Great list, thanks! New to ETFs. As an investor in ETFs, do I pay the management fee and the MER? o
From Jonathan Chevreau:
Yes, but the management fee is part of the MER so you don’t pay twice. The MER is typically just a few basis points higher than the management fee and goes towards certain non investment expenses.
what a great site this is…enjoyed this series, thank you.
enjoyed reading the variety here, esp with one who has to diversify his own tfsa/rrsp holdings
These ETF’s pay little or no dividends, highest dividend from the 2 that pay anything is 1.9%. People need at least 6% dividends to pay bills, stay ahead of inflation, and make ends meet.
These financial ‘experts’ recommend ETF’s that require you to time the market and buy low and sell high to make money.

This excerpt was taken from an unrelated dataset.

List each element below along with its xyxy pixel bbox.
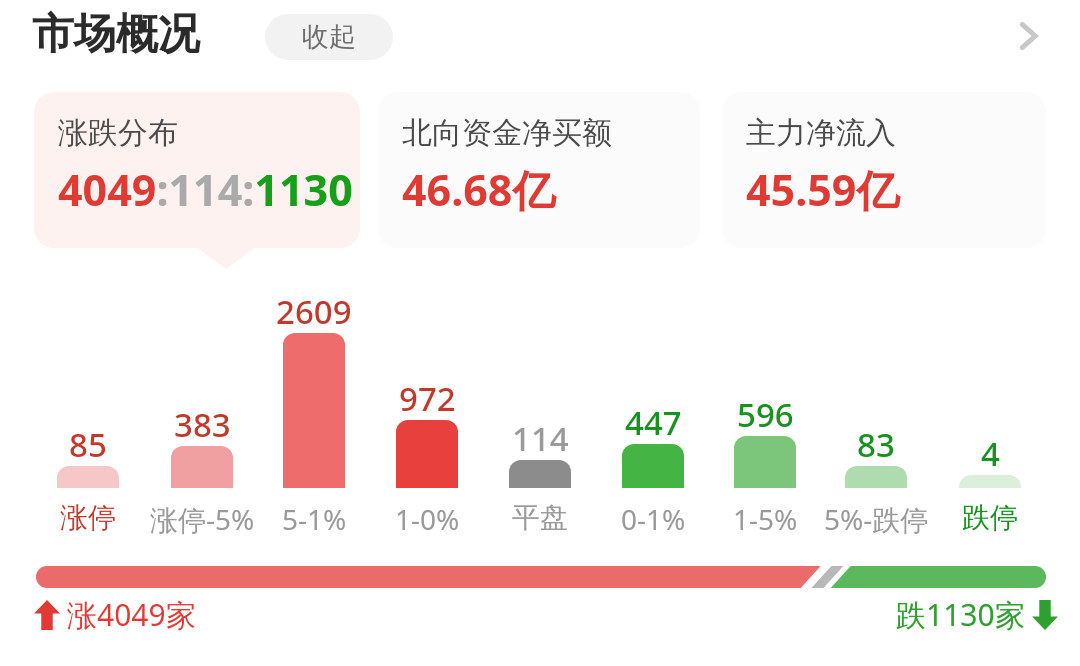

But nobody has ever been able to do that on a consistent or predictable basis. In fact, it’s impossible to do that, though many keep trying.
The greatest investors of all time like Buffet and Lynch make most of their money by buying dividend payers when their prices have dropped, holding them, and buying more of them when price drop again.
Almost no dividends in any of those picks means you have to buy low and sell high if you want to make money. But that’s impossible to do over and over year after year.
I’ll stick with high dividend paying ETF’s so I get my ‘profit’ out every month instead of waiting for 10 years or hoping my ETF will be up when I sell.